Meu amigo ficou me olhando. Depois de um tempo, apenas disse:

– Se sabemos que tudo no Universo é movimento, não há nada parado ou estático. Erros e acertos em todos os mundos amigo. E essa dúvida se existe mesmo um Deus, tem lá também e, imagino, nos mundos seguintes. Desses não sei nada. Quem me conta de “lá”, também não sabe.

– Mas tudo não fica esclarecido? Não acabam as perguntas? Perguntei ansioso.

– Não, o Universo vive delas, se move por elas! Sem perguntas, não saímos do lugar. A cada resposta encontrada, uma pergunta nova. Nunca acaba. Justamente por isso que Deus precisa ser uma grande duvida.

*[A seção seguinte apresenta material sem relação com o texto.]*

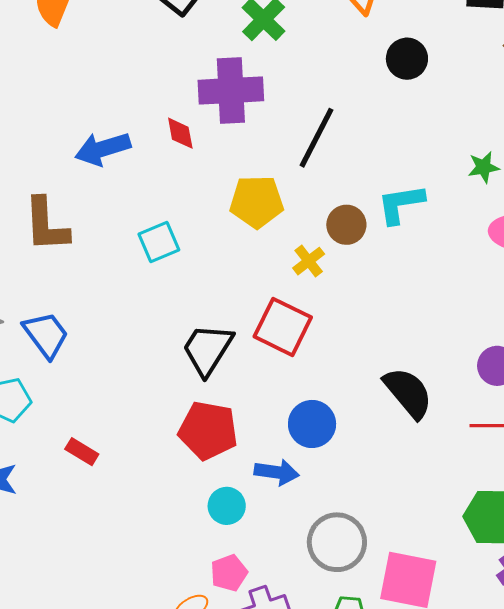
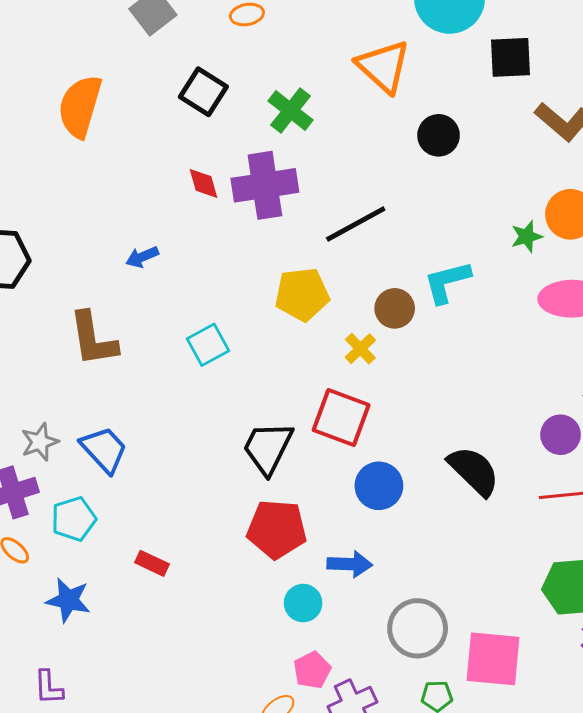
red diamond: (180, 133) -> (204, 183), moved
black line: (317, 138) -> (356, 224), turned 40
blue arrow: (103, 149) -> (142, 257), size x0.6
blue circle: (312, 424) -> (379, 486), moved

Resolvi mudar de assunto, estava complexo demais.

– O que se faz lá?

– Nada, se pensa, estuda e reflete. Alguns mandam mensagens para cá, mas é raro. Como para mim. Lá é infinito, por não ter matéria. Só chega gente todo dia que morre aqui e poucos vão para os mundos seguintes. Para sair de lá e ir adiante precisa ser outro, aqui, podemos viver sendo o mesmo. Por isso que precisamos morrer. Na verdade, a eternidade só existe pela nossa demora de entender.

-Entender o que?

– Que não há nada para entender, só viver. Nascemos e morremos com medo. Mesmo que não houvesse nada depois, não tem vida no medo. Depois de um silêncio, disse:

– Preciso ir, estamos nesse mundo e preciso trabalhar.

Antes dele virar as costas perguntei:

– São felizes lá?

– Segundo meu informante não. Ele diz que falta corpo, sensação física. Falta tristeza para perceber alegria, falta a morte para dar intensidade, falta abraço e dor nas costas. Falta juventude e velhice, falta vontade do fim das contas.

Minha última pergunta, só mais essa:

– Qual a receita? “Eles” te disseram?

– Eles também não sabem, estão todos preocupados com o próximo mundo.